Reading 03

Computer gaming and console gaming are overall very similar to one another, they are done on two different machines that function very similarly. The advantage of computer games over console games is that the personal computer is more capable of handling a larger variety of different games and supporting software. The person savvy with a personal computer can not only play a variety of games, but customize a computer to fit their needs with games. A console on the other hand has an advantage in its compactness and ability to be instantly set up and played with the use of a television or monitor. Choosing between using a computer or console to play games is largely dependent on personal preference. When I play games, I usually prefer my personal computer. The main reason for this is because it’s what’s most available to me, in which I would have my personal computer for work anyway. Furthermore, I use a form of software that can be used to transfer games I already own from one computer to another, so I don’t lose my games when I need to update my computer.

A disadvantage I found to consoles is that more often than not, old games from the same company aren’t always backwards compatible with new consoles. The was an issue with early Nintendo system, but not necessarily so now. Furthermore, if someone wanted to keep up with the games a company put out, they would also have to keep up with the current consoles of the company. There is a sort of disadvantage to PC gaming, which is the lack of a plug and play nature that is otherwise present in console games. PC games usually take the extra steps of manipulating software and game environments while consoles games have more tactile and ergonomic setups.
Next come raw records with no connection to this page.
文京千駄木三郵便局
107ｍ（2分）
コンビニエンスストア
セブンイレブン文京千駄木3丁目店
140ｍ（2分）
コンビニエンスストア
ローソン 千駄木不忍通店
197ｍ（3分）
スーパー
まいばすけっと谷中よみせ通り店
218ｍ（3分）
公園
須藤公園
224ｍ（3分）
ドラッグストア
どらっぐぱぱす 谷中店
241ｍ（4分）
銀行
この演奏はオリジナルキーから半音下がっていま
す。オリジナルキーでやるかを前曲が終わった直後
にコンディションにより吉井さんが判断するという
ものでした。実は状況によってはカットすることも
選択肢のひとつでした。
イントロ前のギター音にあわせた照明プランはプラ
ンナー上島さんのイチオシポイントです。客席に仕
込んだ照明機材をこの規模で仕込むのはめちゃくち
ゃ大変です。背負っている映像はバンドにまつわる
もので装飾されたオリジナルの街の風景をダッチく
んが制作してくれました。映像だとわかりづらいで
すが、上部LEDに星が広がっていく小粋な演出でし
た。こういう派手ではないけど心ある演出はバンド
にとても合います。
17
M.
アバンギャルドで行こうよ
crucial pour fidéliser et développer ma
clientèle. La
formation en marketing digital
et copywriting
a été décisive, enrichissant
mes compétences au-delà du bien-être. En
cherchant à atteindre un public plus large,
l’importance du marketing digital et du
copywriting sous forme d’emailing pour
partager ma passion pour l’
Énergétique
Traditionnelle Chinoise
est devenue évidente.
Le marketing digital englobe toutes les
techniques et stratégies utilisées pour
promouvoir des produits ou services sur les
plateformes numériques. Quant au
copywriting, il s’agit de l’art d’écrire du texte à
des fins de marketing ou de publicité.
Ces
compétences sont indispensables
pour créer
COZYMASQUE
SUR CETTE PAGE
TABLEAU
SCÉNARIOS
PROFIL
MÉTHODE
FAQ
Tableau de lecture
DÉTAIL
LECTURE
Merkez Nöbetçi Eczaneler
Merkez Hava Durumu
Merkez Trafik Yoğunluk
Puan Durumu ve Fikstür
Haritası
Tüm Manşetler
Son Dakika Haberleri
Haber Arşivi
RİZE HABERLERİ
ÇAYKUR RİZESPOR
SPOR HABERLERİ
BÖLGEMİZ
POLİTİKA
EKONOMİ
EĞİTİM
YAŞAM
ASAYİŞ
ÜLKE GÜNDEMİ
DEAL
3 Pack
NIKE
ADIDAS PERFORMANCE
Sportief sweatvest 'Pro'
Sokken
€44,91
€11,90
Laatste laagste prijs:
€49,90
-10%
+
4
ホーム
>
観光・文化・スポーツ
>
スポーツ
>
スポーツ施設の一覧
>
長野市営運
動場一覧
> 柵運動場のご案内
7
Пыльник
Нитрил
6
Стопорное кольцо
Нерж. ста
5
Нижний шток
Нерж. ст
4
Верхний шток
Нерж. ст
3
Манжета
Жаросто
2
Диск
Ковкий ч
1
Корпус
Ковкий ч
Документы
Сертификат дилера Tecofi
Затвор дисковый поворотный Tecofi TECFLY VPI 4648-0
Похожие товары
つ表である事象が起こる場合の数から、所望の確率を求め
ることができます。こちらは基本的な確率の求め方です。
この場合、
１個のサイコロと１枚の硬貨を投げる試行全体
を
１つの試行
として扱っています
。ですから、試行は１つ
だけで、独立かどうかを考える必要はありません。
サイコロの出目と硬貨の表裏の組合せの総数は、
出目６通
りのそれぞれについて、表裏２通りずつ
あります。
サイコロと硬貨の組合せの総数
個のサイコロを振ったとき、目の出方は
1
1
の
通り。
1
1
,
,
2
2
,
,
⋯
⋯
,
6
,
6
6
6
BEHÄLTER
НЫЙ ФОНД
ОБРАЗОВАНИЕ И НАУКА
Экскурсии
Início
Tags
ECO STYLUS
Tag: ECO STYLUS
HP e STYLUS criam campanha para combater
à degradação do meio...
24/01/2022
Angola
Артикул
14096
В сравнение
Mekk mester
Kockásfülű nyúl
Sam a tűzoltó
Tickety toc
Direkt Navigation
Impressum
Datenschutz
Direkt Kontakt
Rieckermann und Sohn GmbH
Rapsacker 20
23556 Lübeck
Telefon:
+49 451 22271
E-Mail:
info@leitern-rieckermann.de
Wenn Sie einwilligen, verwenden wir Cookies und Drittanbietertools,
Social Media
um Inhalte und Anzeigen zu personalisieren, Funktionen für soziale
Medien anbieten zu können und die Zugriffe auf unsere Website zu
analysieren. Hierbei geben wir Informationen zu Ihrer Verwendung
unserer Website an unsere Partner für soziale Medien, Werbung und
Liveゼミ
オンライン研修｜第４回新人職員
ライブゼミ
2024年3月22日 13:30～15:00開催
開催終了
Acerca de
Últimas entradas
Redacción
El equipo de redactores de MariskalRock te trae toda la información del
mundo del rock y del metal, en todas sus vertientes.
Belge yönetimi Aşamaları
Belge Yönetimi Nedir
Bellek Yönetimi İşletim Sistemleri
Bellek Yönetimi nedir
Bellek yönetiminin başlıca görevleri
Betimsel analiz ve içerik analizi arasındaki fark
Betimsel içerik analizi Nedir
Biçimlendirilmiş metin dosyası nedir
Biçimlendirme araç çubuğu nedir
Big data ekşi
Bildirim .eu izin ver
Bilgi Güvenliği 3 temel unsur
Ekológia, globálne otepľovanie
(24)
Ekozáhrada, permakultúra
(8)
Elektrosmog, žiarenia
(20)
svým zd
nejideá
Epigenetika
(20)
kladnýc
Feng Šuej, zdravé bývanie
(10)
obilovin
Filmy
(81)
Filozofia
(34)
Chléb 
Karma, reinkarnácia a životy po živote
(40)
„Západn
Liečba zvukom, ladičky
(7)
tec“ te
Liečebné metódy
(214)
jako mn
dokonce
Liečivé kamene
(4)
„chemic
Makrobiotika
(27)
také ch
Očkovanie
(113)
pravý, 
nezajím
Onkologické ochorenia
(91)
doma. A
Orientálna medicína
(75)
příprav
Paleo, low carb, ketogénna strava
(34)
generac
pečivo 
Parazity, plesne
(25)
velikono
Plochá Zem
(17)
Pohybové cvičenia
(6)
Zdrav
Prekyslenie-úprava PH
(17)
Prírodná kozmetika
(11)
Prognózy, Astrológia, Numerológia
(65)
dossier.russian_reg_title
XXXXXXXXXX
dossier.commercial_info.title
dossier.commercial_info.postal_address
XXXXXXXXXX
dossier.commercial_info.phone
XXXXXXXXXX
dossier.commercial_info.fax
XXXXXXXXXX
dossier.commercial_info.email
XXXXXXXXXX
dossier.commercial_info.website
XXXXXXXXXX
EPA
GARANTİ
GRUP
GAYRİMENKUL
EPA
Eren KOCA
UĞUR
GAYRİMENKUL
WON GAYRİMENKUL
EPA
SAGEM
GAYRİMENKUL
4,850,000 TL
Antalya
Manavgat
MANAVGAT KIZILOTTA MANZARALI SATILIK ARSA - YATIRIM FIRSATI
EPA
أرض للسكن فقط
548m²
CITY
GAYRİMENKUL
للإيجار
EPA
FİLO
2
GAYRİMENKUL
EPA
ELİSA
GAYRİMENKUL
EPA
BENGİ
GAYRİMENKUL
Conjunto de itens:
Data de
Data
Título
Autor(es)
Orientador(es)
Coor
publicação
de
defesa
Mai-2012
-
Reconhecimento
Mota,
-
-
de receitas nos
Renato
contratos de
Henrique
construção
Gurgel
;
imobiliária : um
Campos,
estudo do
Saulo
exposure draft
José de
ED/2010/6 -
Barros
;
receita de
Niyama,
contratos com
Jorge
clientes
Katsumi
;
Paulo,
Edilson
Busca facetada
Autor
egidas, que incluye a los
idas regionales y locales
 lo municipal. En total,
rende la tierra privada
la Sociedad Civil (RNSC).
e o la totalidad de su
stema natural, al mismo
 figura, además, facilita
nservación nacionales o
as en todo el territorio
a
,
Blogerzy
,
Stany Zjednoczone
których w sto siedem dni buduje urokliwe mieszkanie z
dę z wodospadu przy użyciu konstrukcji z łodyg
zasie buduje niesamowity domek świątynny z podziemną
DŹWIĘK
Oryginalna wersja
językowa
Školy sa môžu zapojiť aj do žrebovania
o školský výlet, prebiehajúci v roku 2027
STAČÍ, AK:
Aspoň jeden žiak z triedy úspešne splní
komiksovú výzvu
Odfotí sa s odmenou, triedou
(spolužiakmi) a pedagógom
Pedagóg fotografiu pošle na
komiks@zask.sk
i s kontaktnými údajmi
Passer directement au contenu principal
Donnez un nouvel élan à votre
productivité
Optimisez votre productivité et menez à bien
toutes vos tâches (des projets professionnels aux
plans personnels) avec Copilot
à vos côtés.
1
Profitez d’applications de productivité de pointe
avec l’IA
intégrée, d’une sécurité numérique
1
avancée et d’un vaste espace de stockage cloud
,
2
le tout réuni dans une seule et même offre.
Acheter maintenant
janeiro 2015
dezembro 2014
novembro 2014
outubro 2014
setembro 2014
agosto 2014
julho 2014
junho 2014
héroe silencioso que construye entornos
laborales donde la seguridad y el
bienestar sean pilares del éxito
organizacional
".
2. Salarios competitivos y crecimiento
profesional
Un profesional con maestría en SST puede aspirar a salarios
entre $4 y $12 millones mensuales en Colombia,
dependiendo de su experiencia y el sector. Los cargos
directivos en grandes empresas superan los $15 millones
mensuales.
As far as particular games go, I would say that first person and third person games are more better suited for consoles. These types of games are better played with console controllers and large viewing sets, these are more associated with consoles than personal computers. While larger sets and video game controllers can be used with modern PC’s, controllers come and are optimized for consoles. Also, if a first person game is competitive multiplayer, consoles affirm that identical hardware is used by all players involved so that no one player is liable to bog play because of inferior hardware on one side or another.

On the other hand real time strategy, economic games, and other sufficiently complex games are more well suited to PC environments. The main reason for why I think this is because a keyboard environment allows for the huge degree of controls necessary for some of these games. Also because there is a larger variety of personal computers and customizable desktops, the needs for complex games can be scaled with the computer used.

I tried some cool DOS games.

The first one I tried was The Oregon Trail, it’s a really neat resources management and travel game with a brutally punishing system. Decisions have to be made from available options and current resources, there can be unforeseen consequences that impact you in the long run.


The next game I played was Prince of Persia, it was a puzzle platformer but the gameplay was something new to me because I wasn’t as familiar with the sort of discrete and flighty movements that the character was controlled with. Overall it was a really cool and intriguing game, one I am definitely revisiting later.


The last game I played was Wolfenstein 3D, which was one of the few first games that attempted a first person shooter setup. Its not true first person shooter though because lateral character movement is non-existent. It’s really cool none the less and a very interesting piece of game history.